Les ministres Louapou Lamah, Aïcha Nanette Conté et Rose Pola Pricemou, étaient devant la presse ce mercredi, 29 juin 2022. C’était pour présenter le bilan de leurs départements respectifs pendant l’immersion gouvernementale à l’intérieur du pays.
Devant des journalistes réunis en grand nombre, ces cadres du gouvernement Mohamed Béavogui ont dressé un constat sombre de leur tournée dans la Guinée profonde. C’est le cas de la ministre de la Promotion Féminine, de l’Enfance et des Personnes Vulnérables, qui dit avoir compris le fonctionnement de l’Administration à la base.
‘’ Aujourd’hui j’ai eu à voir et à comprendre le fonctionnement de l’Administration à la base. Ils n’ont pas suffisamment des locaux ou s’abriter, des instruments de travail, des moyens pour se déplacer mais quand on arrive aussi au niveau des communautés, les services dont on a réellement besoin, ça aussi, ce n’est pas offert comme ils entendent. Nous sommes un service social, on peut appuyer un enfant, soutenir une famille au bout de quelques temps quand l’appui fini, on revient et trouver que la personne est dans la même situation de vulnérabilité qu’on l’avait laissée. Il y en a qui s’en sortent et d’autres non, il faut continuer à les soutenir. Donc tant bien que mal les cadres qui sont sur le terrain essayent d’apporter les réponses qu’il faut. Les partenaires de terrain aussi nous accompagnent.
Il y’a eu des cérémonies d’abandon de mutilation génitale féminine organisées à Kollet dans Tougué et dans un autre village de Lola ou là-bas aussi, les femmes ont déposé les couteaux et les cérémonies de case sont presque abandonnées. Il y a également des enfants qui étaient en situation de conflit avec la loi qui étaient incarcérés. On a vu avec mon homologue de la justice, un enfant incarcéré juste parce qu’il a volé un poulet et l’autre parce qu’il est rentré dans un champ et déterré du manioc on l’a pris et aller l’oublier en prison, parce que ses patents n’ont pas les moyens et, des cas comme ça, on en a rencontré plusieurs », a expliqué Aïcha Nanette Conté pour qui, cela a constitué l’opportunité de discuter avec « tenancier des prisons que la place des enfanta n’est pas en prison mais malheureusement on à pas jusqu’à présent une institution spécialisée pour ses enfants avec des délits mineurs.
Toutefois, on a vu également des bébés qui étaient en prison avec leurs mamans. Si un enfant n’a pas sa place en prison encore moins un bébé de 6 mois ou de 9 mois… Nous avons également échangé avec les personnes âgées qui sont à la retraite, d’autres depuis très longtemps et d’autres qui n’ont jamais été à la fonction publique parce qu’ils ne sont pas lettrés.
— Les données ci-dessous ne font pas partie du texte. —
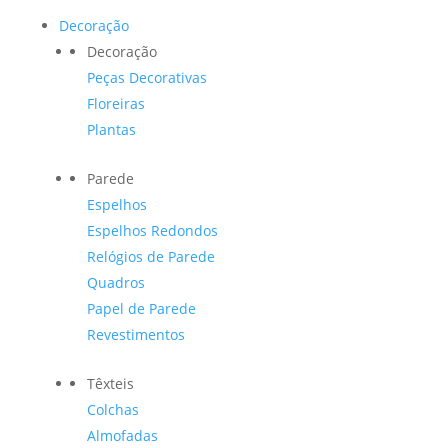
Decoração
Decoração
Peças Decorativas
Floreiras
Plantas
Parede
Espelhos
Espelhos Redondos
Relógios de Parede
Quadros
Papel de Parede
Revestimentos
Têxteis
Colchas
Almofadas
C’était des cultivateurs, des éleveurs et les problèmes majeurs pour ces personnes âgées, c’est de faire attention à elles, elles peuvent aussi être utiles pour la société, pour notre génération et celle future ‘’, a fait savoir la ministre de l’action sociale avant de poursuivre:
‘’ Des conseils ont été donnés, des échanges ont été faits et partout où on a pu faire du renforcement des capacités pour les acteurs de terrain, nous l’avons fait. Il y a des choses que nous n’avons pas pu résoudre, nous on a pris note et une fois à kindia, je n’ai pas attendu. J’ai fait venir tous les directeurs nationaux et généraux de mon département pour travailler sur ce que nous avons constaté, sur les problèmes que nous avons rencontrés et nous y sommes restés 5 jours et le 6ème jour, le nouveau document de programme pour les 3 prochaines années de notre département a été présenté. Et nous sommes heureux de dire pour les 6 prochains mois, voilà ceux à quoi nous allons nous atteler. C’est d’abord l’ameublement de nos différentes directions et les inspections régionales à travers le pays et également les directions préfectorales.
Les assistants sociaux manquent dans beaucoup de domaine, nous allons faire des renforcements de capacité. Nous commencerons par les assistants sociaux, ensuite, les cadres vont suivre parce qu’aujourd’hui avec les formations que nous avons, nous ne pouvons pas atteindre les objectifs que nous nous sommes fixés‘’, conclut-elle.